■ Assigned task:
Given these entries, repeat exactly the lines starting with the one that has "Vytvořeno v prodejním systému" and going on through the one that has "אפשרות נוספת היא, שכדאי", both included, but none of the pictures.

■ Records supplied:
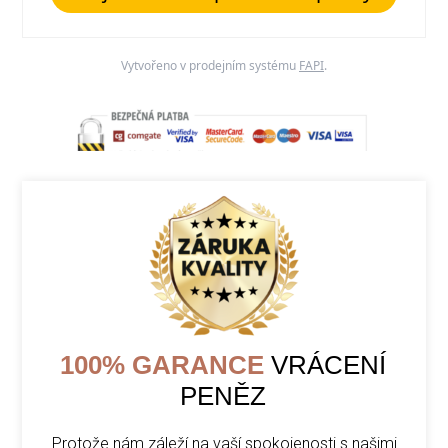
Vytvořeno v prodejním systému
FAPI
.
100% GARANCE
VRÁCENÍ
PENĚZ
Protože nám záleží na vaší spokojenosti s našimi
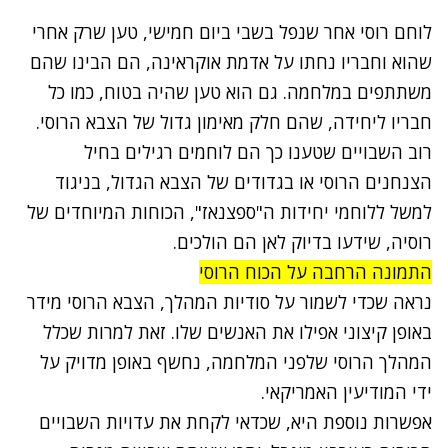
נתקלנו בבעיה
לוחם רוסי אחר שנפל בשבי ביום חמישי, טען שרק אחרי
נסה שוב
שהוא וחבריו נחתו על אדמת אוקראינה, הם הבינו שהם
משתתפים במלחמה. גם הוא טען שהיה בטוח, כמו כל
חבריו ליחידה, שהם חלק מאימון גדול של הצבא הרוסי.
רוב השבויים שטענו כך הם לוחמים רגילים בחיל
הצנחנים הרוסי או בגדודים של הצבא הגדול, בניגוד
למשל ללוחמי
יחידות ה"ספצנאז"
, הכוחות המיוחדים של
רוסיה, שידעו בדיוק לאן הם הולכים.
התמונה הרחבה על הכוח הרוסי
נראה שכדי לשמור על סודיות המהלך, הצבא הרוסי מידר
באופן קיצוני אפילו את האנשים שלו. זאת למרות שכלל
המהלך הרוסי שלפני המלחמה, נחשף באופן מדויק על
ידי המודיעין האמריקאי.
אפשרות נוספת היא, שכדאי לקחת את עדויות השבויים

* * *

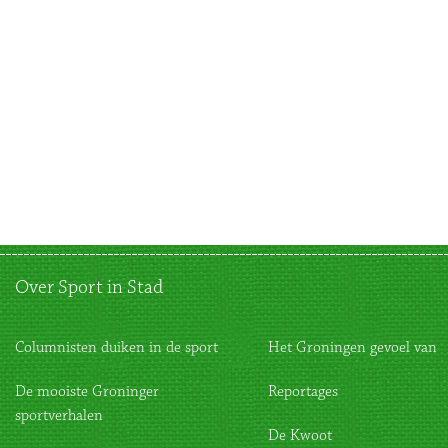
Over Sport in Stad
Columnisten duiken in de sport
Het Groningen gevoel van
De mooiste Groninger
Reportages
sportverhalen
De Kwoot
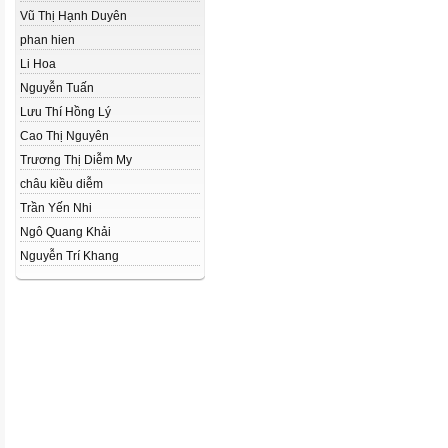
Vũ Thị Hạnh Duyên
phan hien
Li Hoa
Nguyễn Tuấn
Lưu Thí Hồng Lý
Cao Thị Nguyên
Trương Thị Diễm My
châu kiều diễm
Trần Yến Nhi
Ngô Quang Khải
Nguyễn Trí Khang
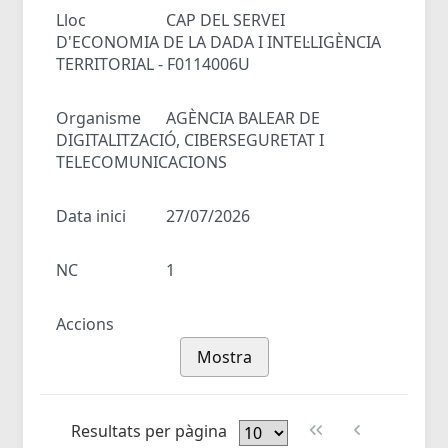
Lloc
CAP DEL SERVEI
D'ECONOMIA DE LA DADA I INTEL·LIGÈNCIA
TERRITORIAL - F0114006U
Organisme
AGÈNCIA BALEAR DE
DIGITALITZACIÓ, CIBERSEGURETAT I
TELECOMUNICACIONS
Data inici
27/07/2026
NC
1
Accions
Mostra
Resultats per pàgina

--

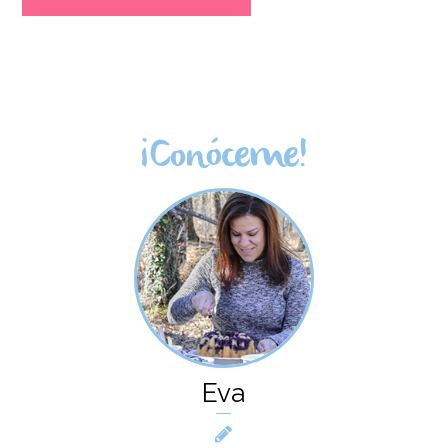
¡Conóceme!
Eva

■ Answer:
Vytvořeno v prodejním systému
FAPI
.
100% GARANCE
VRÁCENÍ
PENĚZ
Protože nám záleží na vaší spokojenosti s našimi
נתקלנו בבעיה
לוחם רוסי אחר שנפל בשבי ביום חמישי, טען שרק אחרי
נסה שוב
שהוא וחבריו נחתו על אדמת אוקראינה, הם הבינו שהם
משתתפים במלחמה. גם הוא טען שהיה בטוח, כמו כל
חבריו ליחידה, שהם חלק מאימון גדול של הצבא הרוסי.
רוב השבויים שטענו כך הם לוחמים רגילים בחיל
הצנחנים הרוסי או בגדודים של הצבא הגדול, בניגוד
למשל ללוחמי
יחידות ה"ספצנאז"
, הכוחות המיוחדים של
רוסיה, שידעו בדיוק לאן הם הולכים.
התמונה הרחבה על הכוח הרוסי
נראה שכדי לשמור על סודיות המהלך, הצבא הרוסי מידר
באופן קיצוני אפילו את האנשים שלו. זאת למרות שכלל
המהלך הרוסי שלפני המלחמה, נחשף באופן מדויק על
ידי המודיעין האמריקאי.
אפשרות נוספת היא, שכדאי לקחת את עדויות השבויים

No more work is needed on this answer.